EXERCISE DETAILS: You are asked to reproduce the listing exactly and to omit its pictures.

DATA FOR THIS TASK:
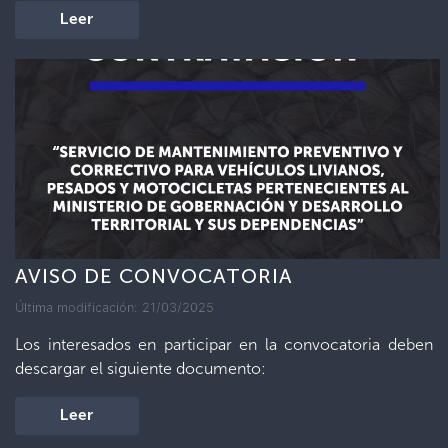
Leer
AVISO DE CONVOCATORIA
Última modificación: 21/03/2025
Los interesados en participar en la convocatoria deben
descargar el siguiente documento:
Leer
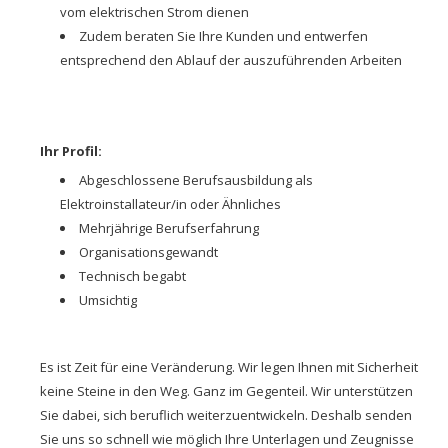
vom elektrischen Strom dienen
Zudem beraten Sie Ihre Kunden und entwerfen
entsprechend den Ablauf der auszuführenden Arbeiten
Ihr Profil:
Abgeschlossene Berufsausbildung als
Elektroinstallateur/in oder Ähnliches
Mehrjährige Berufserfahrung
Organisationsgewandt
Technisch begabt
Umsichtig
Es ist Zeit für eine Veränderung. Wir legen Ihnen mit Sicherheit
keine Steine in den Weg. Ganz im Gegenteil. Wir unterstützen
Sie dabei, sich beruflich weiterzuentwickeln. Deshalb senden
Sie uns so schnell wie möglich Ihre Unterlagen und Zeugnisse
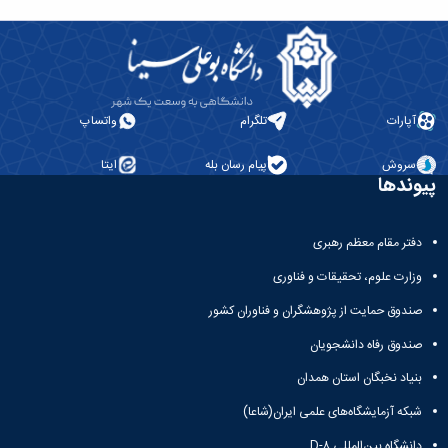
آپارات
تلگرام
واتساپ
سروش
پیام رسان بله
ایتا
پیوندها
دفتر مقام معظم رهبری
وزارت علوم، تحقیقات و فناوری
صندوق حمایت از پژوهشگران و فناوران کشور
صندوق رفاه دانشجویان
بنیاد نخبگان استان همدان
شبکه آزمایشگاه‌های علمی ایران(شاعا)
دانشگاه بین‌المللی D-۸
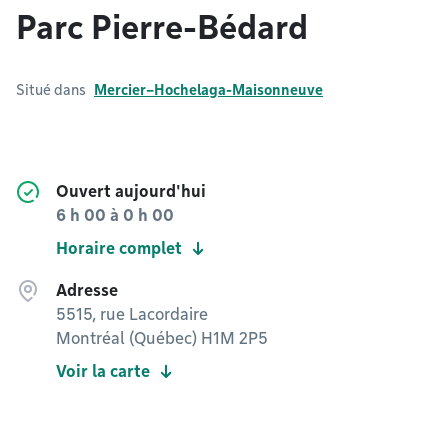
Parc Pierre-Bédard
Situé dans
Mercier–Hochelaga-Maisonneuve
Ouvert aujourd'hui
6 h 00
à
0 h 00
Horaire complet
Adresse
5515, rue Lacordaire
Montréal (Québec) H1M 2P5
Voir la carte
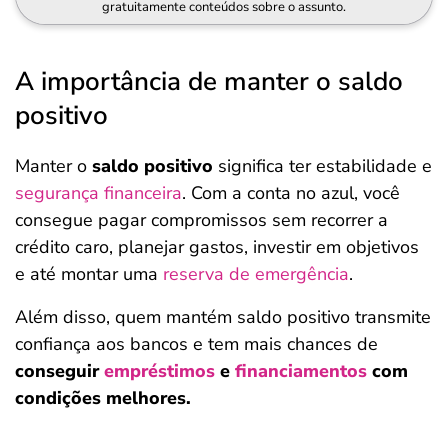
gratuitamente conteúdos sobre o assunto.
A importância de manter o saldo
positivo
Manter o
saldo positivo
significa ter estabilidade e
segurança financeira
. Com a conta no azul, você
consegue pagar compromissos sem recorrer a
crédito caro, planejar gastos, investir em objetivos
e até montar uma
reserva de emergência
.
Além disso, quem mantém saldo positivo transmite
confiança aos bancos e tem mais chances de
conseguir
empréstimos
e
financiamentos
com
condições melhores.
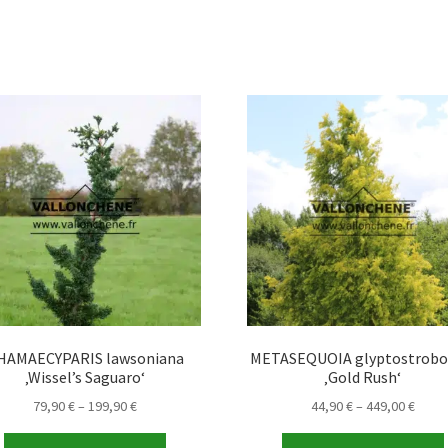
HAMAECYPARIS lawsoniana
METASEQUOIA glyptostrobo
‚Wissel’s Saguaro‘
‚Gold Rush‘
Preisspanne:
Preis
79,90
€
–
199,90
€
44,90
€
–
449,00
€
79,90 €
44,90
Dieses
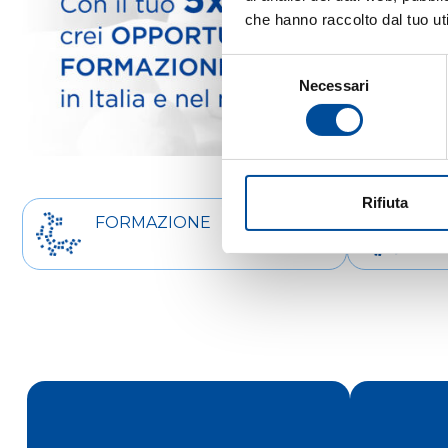
che hanno raccolto dal tuo uti
Selezione
Necessari
del
consenso
Rifiuta
FORMAZIONE
OR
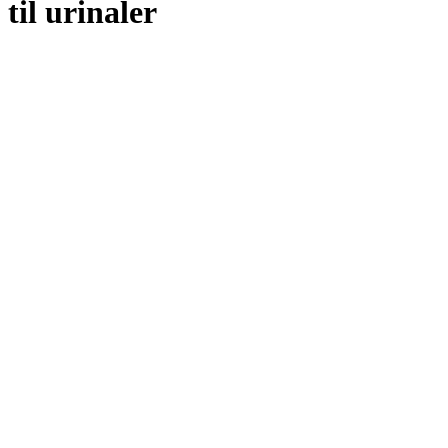
til urinaler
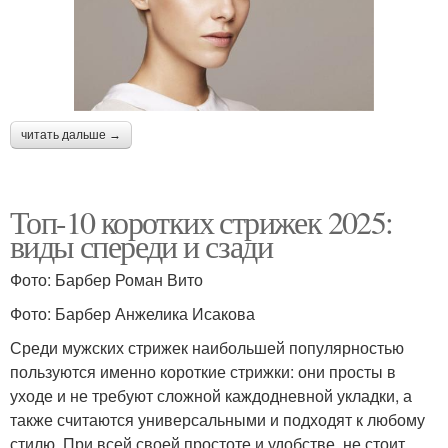
читать дальше →
Топ-10 коротких стрижек 2025:
виды спереди и сзади
Фото: Барбер Роман Вито
Фото: Барбер Анжелика Исакова
Среди мужских стрижек наибольшей популярностью
пользуются именно короткие стрижки: они просты в
уходе и не требуют сложной каждодневной укладки, а
также считаются универсальными и подходят к любому
стилю. При всей своей простоте и удобстве, не стоит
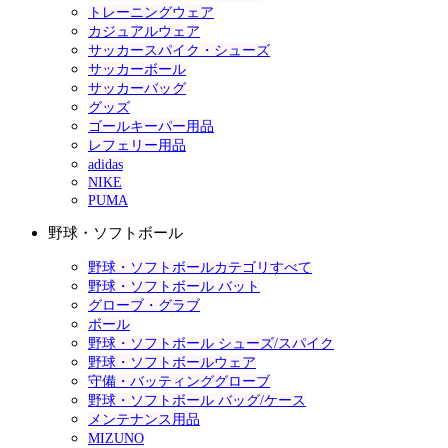
トレーニングウェア
カジュアルウェア
サッカースパイク・シューズ
サッカーボール
サッカーバッグ
グッズ
ゴールキーパー用品
レフェリー用品
adidas
NIKE
PUMA
野球・ソフトボール
野球・ソフトボールカテゴリすべて
野球・ソフトボール バット
グローブ・グラブ
ボール
野球・ソフトボール シューズ/スパイク
野球・ソフトボールウェア
守備・バッティンググローブ
野球・ソフトボール バッグ/ケース
メンテナンス用品
MIZUNO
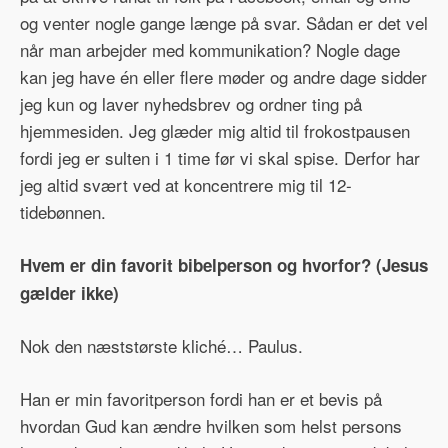
og venter nogle gange længe på svar. Sådan er det vel
når man arbejder med kommunikation? Nogle dage
kan jeg have én eller flere møder og andre dage sidder
jeg kun og laver nyhedsbrev og ordner ting på
hjemmesiden. Jeg glæder mig altid til frokostpausen
fordi jeg er sulten i 1 time før vi skal spise. Derfor har
jeg altid svært ved at koncentrere mig til 12-
tidebønnen.
Hvem er din favorit bibelperson og hvorfor? (Jesus
gælder ikke)
Nok den næststørste kliché… Paulus.
Han er min favoritperson fordi han er et bevis på
hvordan Gud kan ændre hvilken som helst persons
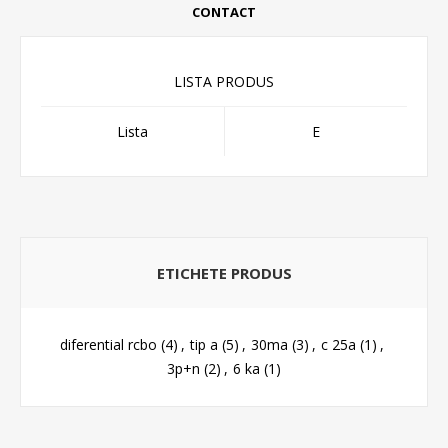
CONTACT
LISTA PRODUS
Lista
E
ETICHETE PRODUS
diferential rcbo
(4)
,
tip a
(5)
,
30ma
(3)
,
c 25a
(1)
,
3p+n
(2)
,
6 ka
(1)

REPLY:
Leer
AVISO DE CONVOCATORIA
Última modificación: 21/03/2025
Los interesados en participar en la convocatoria deben
descargar el siguiente documento:
Leer
vom elektrischen Strom dienen
Zudem beraten Sie Ihre Kunden und entwerfen
entsprechend den Ablauf der auszuführenden Arbeiten
Ihr Profil:
Abgeschlossene Berufsausbildung als
Elektroinstallateur/in oder Ähnliches
Mehrjährige Berufserfahrung
Organisationsgewandt
Technisch begabt
Umsichtig
Es ist Zeit für eine Veränderung. Wir legen Ihnen mit Sicherheit
keine Steine in den Weg. Ganz im Gegenteil. Wir unterstützen
Sie dabei, sich beruflich weiterzuentwickeln. Deshalb senden
Sie uns so schnell wie möglich Ihre Unterlagen und Zeugnisse
آپارات
تلگرام
واتساپ
سروش
پیام رسان بله
ایتا
پیوندها
دفتر مقام معظم رهبری
وزارت علوم، تحقیقات و فناوری
صندوق حمایت از پژوهشگران و فناوران کشور
صندوق رفاه دانشجویان
بنیاد نخبگان استان همدان
شبکه آزمایشگاه‌های علمی ایران(شاعا)
دانشگاه بین‌المللی D-۸
Parc Pierre-Bédard
Situé dans
Mercier–Hochelaga-Maisonneuve
Ouvert aujourd'hui
6 h 00
à
0 h 00
Horaire complet
Adresse
5515, rue Lacordaire
Montréal (Québec) H1M 2P5
Voir la carte
gratuitamente conteúdos sobre o assunto.
A importância de manter o saldo
positivo
Manter o
saldo positivo
significa ter estabilidade e
segurança financeira
. Com a conta no azul, você
consegue pagar compromissos sem recorrer a
crédito caro, planejar gastos, investir em objetivos
e até montar uma
reserva de emergência
.
Além disso, quem mantém saldo positivo transmite
confiança aos bancos e tem mais chances de
conseguir
empréstimos
e
financiamentos
com
condições melhores.
HAMAECYPARIS lawsoniana
METASEQUOIA glyptostrobo
‚Wissel’s Saguaro‘
‚Gold Rush‘
Preisspanne:
Preis
79,90
€
–
199,90
€
44,90
€
–
449,00
€
79,90 €
44,90
Dieses
che hanno raccolto dal tuo uti
Selezione
Necessari
del
consenso
Rifiuta
FORMAZIONE
OR
til urinaler
читать дальше →
Топ-10 коротких стрижек 2025:
виды спереди и сзади
Фото: Барбер Роман Вито
Фото: Барбер Анжелика Исакова
Среди мужских стрижек наибольшей популярностью
пользуются именно короткие стрижки: они просты в
уходе и не требуют сложной каждодневной укладки, а
также считаются универсальными и подходят к любому
стилю. При всей своей простоте и удобстве, не стоит
トレーニングウェア
カジュアルウェア
サッカースパイク・シューズ
サッカーボール
サッカーバッグ
グッズ
ゴールキーパー用品
レフェリー用品
adidas
NIKE
PUMA
野球・ソフトボール
野球・ソフトボールカテゴリすべて
野球・ソフトボール バット
グローブ・グラブ
ボール
野球・ソフトボール シューズ/スパイク
野球・ソフトボールウェア
守備・バッティンググローブ
野球・ソフトボール バッグ/ケース
メンテナンス用品
MIZUNO
og venter nogle gange længe på svar. Sådan er det vel
når man arbejder med kommunikation? Nogle dage
kan jeg have én eller flere møder og andre dage sidder
jeg kun og laver nyhedsbrev og ordner ting på
hjemmesiden. Jeg glæder mig altid til frokostpausen
fordi jeg er sulten i 1 time før vi skal spise. Derfor har
jeg altid svært ved at koncentrere mig til 12-
tidebønnen.
Hvem er din favorit bibelperson og hvorfor? (Jesus
gælder ikke)
Nok den næststørste kliché… Paulus.
Han er min favoritperson fordi han er et bevis på
hvordan Gud kan ændre hvilken som helst persons
CONTACT
LISTA PRODUS
Lista
E
ETICHETE PRODUS
diferential rcbo
(4)
,
tip a
(5)
,
30ma
(3)
,
c 25a
(1)
,
3p+n
(2)
,
6 ka
(1)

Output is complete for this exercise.